The orexinergic neurons receive synaptic input from C1 cells in rats.


PMID 24984694

Abstract

The C1 cells, located in the rostral ventrolateral medulla (RVLM), are activated by pain, hypoxia, hypoglycemia, infection, and hypotension and elicit cardiorespiratory stimulation, adrenaline and adrenocorticotropic hormone (ACTH) release, and arousal. The orexin neurons contribute to the autonomic responses to acute psychological stress. Here, using an anatomical approach, we consider whether the orexin neurons could also be contributing to the autonomic effects elicited by C1 neuron activation. Phenylethanolamine N-methyl transferase-immunoreactive (PNMT-ir) axons were detected among orexin-ir somata, and close appositions between PNMT-ir axonal varicosities and orexin-ir profiles were observed.
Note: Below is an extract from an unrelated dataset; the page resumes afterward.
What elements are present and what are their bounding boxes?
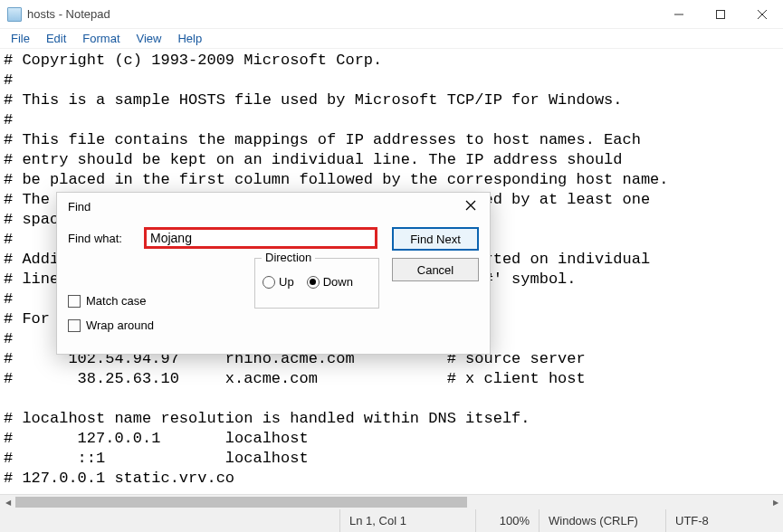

The existence of synapses between PNMT-ir boutons labeled with diaminobenzidine and orexinergic neurons labeled with immunogold was confirmed by electron microscopy. We labeled RVLM neurons with a lentiviral vector that expresses the fusion protein ChR2-mCherry under the control of the catecholaminergic neuron-selective promoter PRSx8 and obtained light and ultrastructural evidence that these neurons innervate the orexin cells. By using a Cre-dependent adeno-associated vector and TH-Cre rats, we confirmed that the projection from RVLM catecholaminergic neurons to the orexinergic neurons originates predominantly from PNMT-ir catecholaminergic (i.e., C1 cells). The C1 neurons were found to establish predominantly asymmetric synapses with orexin-ir cell bodies or dendrites. These synapses were packed with small clear vesicles and also contained dense-core vesicles. In summary, the orexin neurons are among the hypothalamic neurons contacted and presumably excited by the C1 cells. The C1-orexin neuronal connection is probably one of several suprabulbar pathways through which the C1 neurons activate breathing and the circulation, raise blood glucose, and facilitate arousal from sleep.